Bucky looks distraught. His fingers tighten on Steve’s thigh.
“We’re going to have to bring you in, James,” says Fury. “Till we can confirm your identity.”
He has faith in Romanov. She’ll find whatever evidence is needed to prove that this man is James Barnes and, if such evidence doesn’t exist, she’ll find it anyway.
They bring him in. Steve trails unhappily after him, his feet dragging on the snow-covered ground.
They remove his arm so Stark can tinker with it and ensure it’s not harbouring any additional kill-switches or warheads or surveillance equipment.
“I can’t believe that Cap actually was blowing off movie night for a regular booty-call.”
“I know. You think you know a repressed relic of the nineteen-forties and he turns out to be harbouring a fugitive.”
“Harbouring? Is that what the kids are calling it?”
Bucky gets a new arm.
It’s dark blue, and over the deltoid region, there’s a new insignia, in the form of wings like those on Captain America’s cowl.
The World Security Council are not amused.
Fury says they would be if they could see the Winter Soldier making snow angels on the roof of the Avengers Mansion with Clint Barton.
They don’t find that funny, either, but Fury doesn’t really give a fuck. He pours himself a glass of Scotch and raises it to the framed photograph of Agent Coulson that hangs on his office wall.
“Bucky Barnes,” he says. “Guess we’ve got the full set now, Phil.” He drains the glass. “I wish you could see it.”
They walk home, their hands unerringly finding each other.
“You’re not crazy, Steve.”
“I know, Buck. I know.” He laughs at Bucky’s sceptical expression. “I know now. I never said I was smart.”
“You’re the smartest idiot I know. Say, that Dr Banner’s a bright one-”

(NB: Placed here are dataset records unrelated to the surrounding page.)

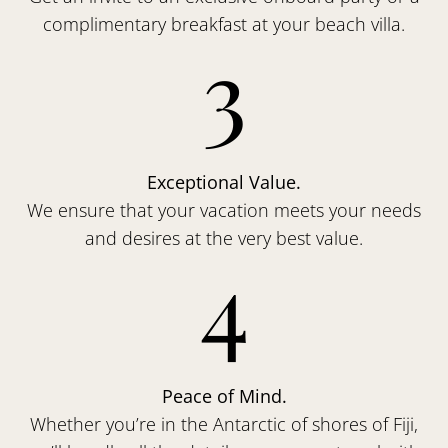
complimentary breakfast at your beach villa.
3
Exceptional Value.
We ensure that your vacation meets your needs
and desires at the very best value.
4
Peace of Mind.
Whether you’re in the Antarctic of shores of Fiji,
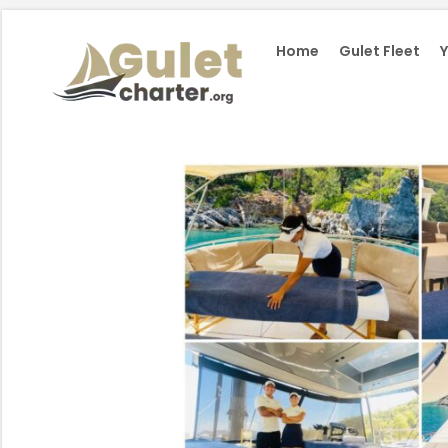
Home
Gulet Fleet
Y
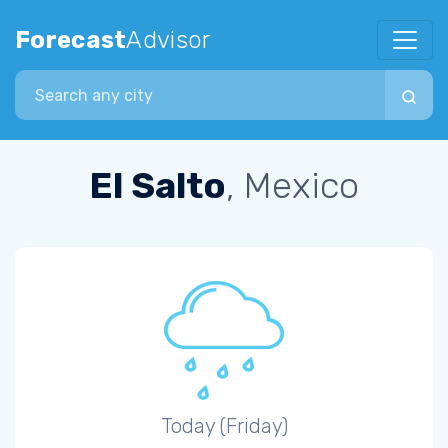
Forecast
Advisor
Search city
El Salto
, Mexico
Today (Friday)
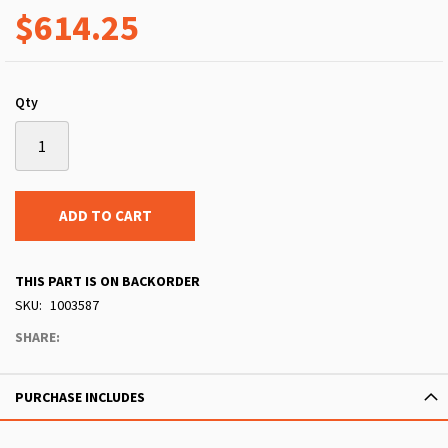
$614.25
Qty
ADD TO CART
THIS PART IS ON BACKORDER
SKU
1003587
SHARE:
PURCHASE INCLUDES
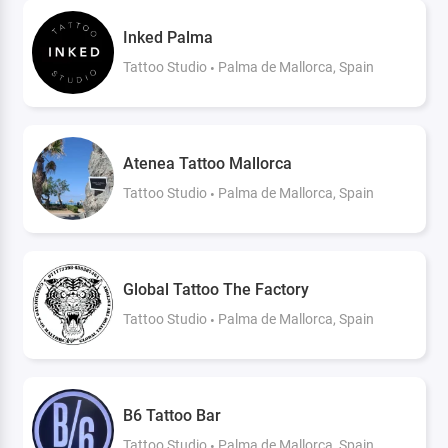
Inked Palma
Tattoo Studio
Palma de Mallorca, Spain
Atenea Tattoo Mallorca
Tattoo Studio
Palma de Mallorca, Spain
Global Tattoo The Factory
Tattoo Studio
Palma de Mallorca, Spain
B6 Tattoo Bar
Tattoo Studio
Palma de Mallorca, Spain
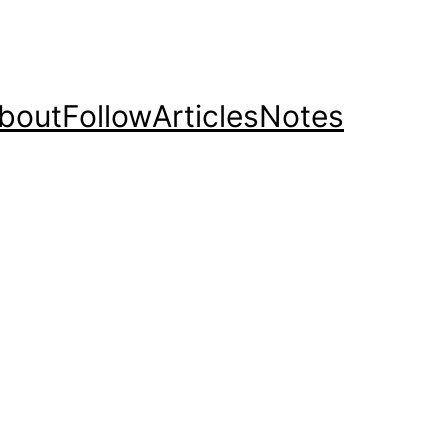
bout
Follow
Articles
Notes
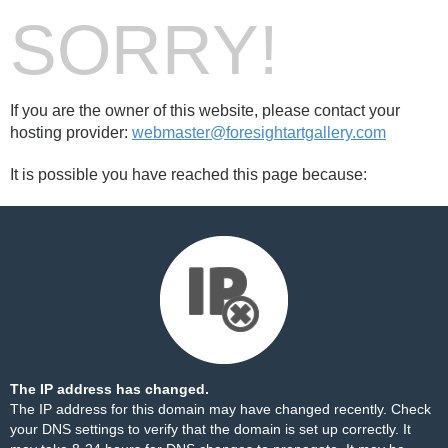
SORRY!
If you are the owner of this website, please contact your
hosting provider:
webmaster@foresightartgallery.com
It is possible you have reached this page because:
The IP address has changed.
The IP address for this domain may have changed recently. Check
your DNS settings to verify that the domain is set up correctly. It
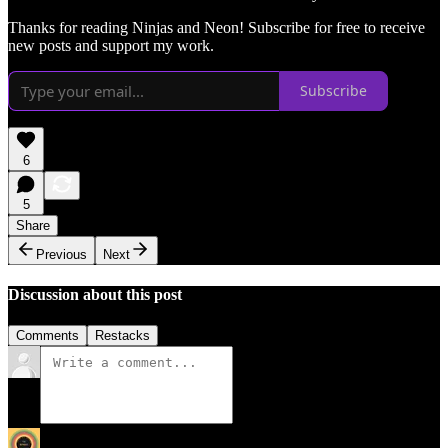
Thanks for reading Ninjas and Neon! Subscribe for free to receive
new posts and support my work.
Subscribe
6
5
Share
Previous
Next
Discussion about this post
Comments
Restacks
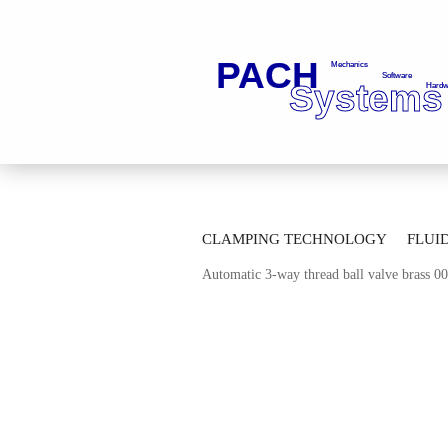
»
»
Main page
Fluid Technology
Ba
CLAMPING TECHNOLOGY
FLUI
»
Automatic Multi-way-ball Valves
Mul
Automatic 3-way thread ball valve brass 
AUTOMATION TECHNOLOGY
M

“What’s the play now, sir?”
“Continue surveillance, Hill.”
“What’s your feeling?”
“We don’t deal with feelings, Maria.”
“Yes, but - ”
“My feeling is that Steve Rogers is in safe hands.”
“That’s uncharacteristically optimistic of you, sir.”
“Don’t spread it around, Hill. The kids say I don’t have a heart.”
“I won’t disabuse them of the notion, I assure you.”
“So, James, has Steve told you about the Dodgers?”
“You wanna test how hard this hand can hit, Barton?”
“I love you.”
“I know, pal. You don’t haveta keep saying it like I’m gonna disappear.”